Anfang 1930 war die erste Ausbaustufe abgeschlossen, sodass das Kraftwerk den Probebetrieb mit 126 MW, also 55 % der Kapazität, aufnehmen konnte. Ein Jahr später stand diese Leistung im Dauerbetrieb zur Verfügung. Im Mai 1932 erfolgte die Fertigstellung der zweiten Ausbaustufe. Der Bau einer Anschlussbahn vom Güterbahnhof Ruhleben wurde ebenfalls im Frühjahr 1932 abgeschlossen. Ab 1933 stand das Kraftwerk West uneingeschränkt der Stromerzeugung zur Verfügung. Mit seinen 224 MW war es zu diesem Zeitpunkt nach dem Kraftwerk Klingenberg (270 MW) das zweitgrößte Kraftwerk Berlins.

Optisch dominierend waren die beiden 110 Meter hohen Stahlbeton-Schornsteine des Kraftwerkes, die auf dem Dach des 46 Meter hohen Kesselhauses standen.[1]

Krieg, Demontage und Wiederaufbau

Um den gestiegenen Energiebedarf der Rüstungsindustrie zu decken, begann die Bewag 1941 den Ausbau des Kraftwerkes West auf 280 MW. Zu Beginn des Jahres 1945 blieb der Ausbau bei einem Ausbaustand von etwa 70 % stecken. Das größtenteils unbeschädigte Kraftwerk (gezielte Bombardements von Kraftwerken hatte es nicht gegeben) wurde am 26. April 1945 durch sowjetische Truppen besetzt. Ende Mai 1945 begannen die sowjetischen Militärs mit der unsachgemäßen Demontage aller wichtigen Kraftwerksteile. Am 7. Juli übernahmen die Alliierten die Kontrolle (das Kraftwerk lag nun im britischen Sektor) und konnten einen Teil der Ausrüstung vor dem Abtransport „retten“, jedoch war diese nur teilweise wieder verwendbar. Der Kraftwerksbetrieb konnte nicht wieder aufgenommen werden.

Am 1. Oktober 1945 stellte deshalb die Bewag über die britische Militärregierung einen Antrag an die Alliierte Kommandantur zum Wiederaufbau des Kraftwerks mit einer Leistung von 184 MW. Erst am 12. April 1948 erhielt die Bewag die notwendige Zustimmung, nun sogar mit der höchsten Dringlichkeitsstufe. Die Bauarbeiten begannen umgehend.[2]

Ausbau in West-Berlin

Noch während der Wiederaufbauarbeiten eskalierten im Juni 1948 die Konflikte zwischen den Westalliierten und der Sowjetunion in der Berlin-Blockade. Die bei den westdeutschen Zulieferfirmen produzierten Kraftwerksteile konnten nun nicht mehr geliefert werden. Die Blockade betraf aber auch die Stromlieferungen nach West-Berlin, sodass dem Aufbau einer autarken Stromversorgung West-Berlins eine hohe Priorität zukam.

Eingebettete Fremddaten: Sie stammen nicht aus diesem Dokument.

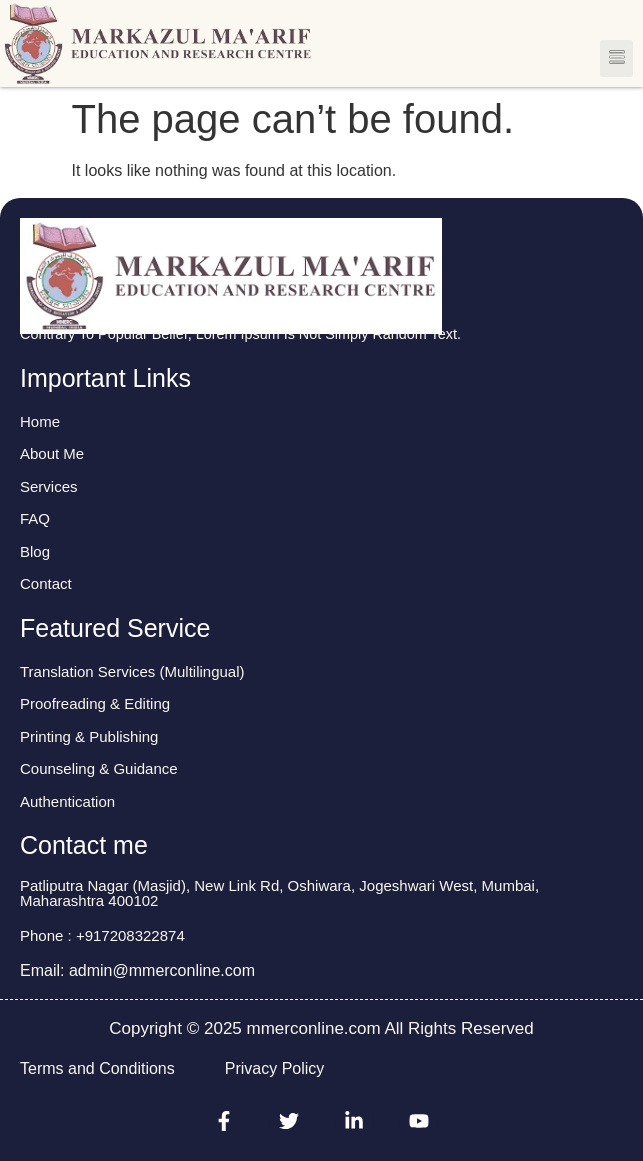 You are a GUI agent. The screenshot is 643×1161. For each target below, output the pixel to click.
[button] (616, 58)
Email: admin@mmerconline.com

Trotz der großen Bauteile und Massen erfolgte der Beschluss, die notwendigen Kraftwerksteile mit der Berliner Luftbrücke einzufliegen. Spezialisten der Siemens-Schuckertwerke kümmerten sich um eine möglichst beschädigungsarme Zerlegung der Kraftwerksteile und unter der persönlichen Mitwirkung von Lucius D. Clay wurden entsprechende Flugzeuge für den Transport ausgewählt. Ab dem 6. April 1949 wurden so in 580 Flügen 1416 Tonnen an Kraftwerksausrüstung eingeflogen. Hinzu kamen Schamottsteine, Zement und weitere Baumaterialien, die ebenfalls per Luftbrücke West-Berlin erreichten. Unter anderem dieser spektakuläre Kraftwerksbau „aus der Luft“ verdeutlichte der Sowjetunion die Aussichtslosigkeit der Berlin-Blockade. Sie wurde am 12. Mai 1949 eingestellt.

Am 1. Dezember 1949 erfolgte die Wiederinbetriebnahme des Kraftwerkes West mit einer Leistung von 60 MW durch den damaligen Oberbürgermeister und Aufsichtsratsvorsitzenden der Bewag Ernst Reuter. Nach seinem Tod 1953 erhielt das Kraftwerk zu seinen Ehren den Namen Kraftwerk Reuter.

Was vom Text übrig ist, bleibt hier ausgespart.